Okay so I understand this has most likely been covered plenty of times before but humour me, this is my first project and I'm gonna need all the help I can get

So, I have an 97 S14A shell and I'm planning on putting an RB25DET NEO in

Firstly, as I understand, I'll need

Engine

Turbo

Gearbox

Driveshaft

Diff

Exhaust

Loom

Ecu

Crossmember

Engine Mounts

Engine work will be done at a shop local to me but I'll be stripping it back myself beforehand so are there any common issues I should be looking out for when stripping it down? It'll pretty much be getting the works when it goes in so I'm not too worried about small issues 

What gearbox should I be looking at? I want something strong but I'd preferably rather not have to bash the tunnel out to get it in 

Is the driveshaft a hardy spicer job and if so, is it best to get one out of a 33 or 34? 

The car is going to be an every other week street/occasional track car, what am I looking at in the way of a diff? 

As I said I understand this has all probably been covered before but I'd appreciate the help


Sent from my SM-G950F using Tapatalk


----------



## rogoman (Dec 16, 2004)

Are you really sure that you want to do this! It's a major swap effort both mechanically and electrically. The engine is much heavier then a KA24DE which will cause handling issues; parts are hard to get and expensive. An SR20DET is a much better swap; minor swap issues; there are many high performance parts; a very popular swap.


----------



## Rileymax (Sep 24, 2017)

rogoman said:


> Are you really sure that you want to do this! It's a major swap effort both mechanically and electrically. The engine is much heavier then a KA24DE which will cause handling issues; parts are hard to get and expensive. An SR20DET is a much better swap; minor swap issues; there are many high performance parts; a very popular swap.

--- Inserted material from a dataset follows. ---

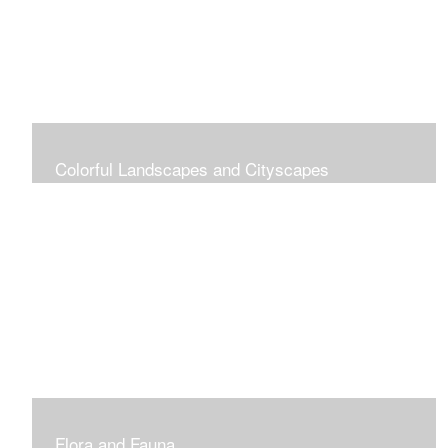
Colorful Landscapes and Cityscapes
Vibrant Colors
Flora and Fauna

Definitely sure, I have a lot of good resources around where I live and I'm just not a fan of the SR20DET

Sent from my SM-G950F using Tapatalk


----------



## Rileymax (Sep 24, 2017)

Rileymax said:


> Definitely sure, I have a lot of good resources around where I live and I'm just not a fan of the SR20DET
> 
> Sent from my SM-G950F using Tapatalk


Also it came stock with an SR, I'm in Aus, no KA's here

Sent from my SM-G950F using Tapatalk


----------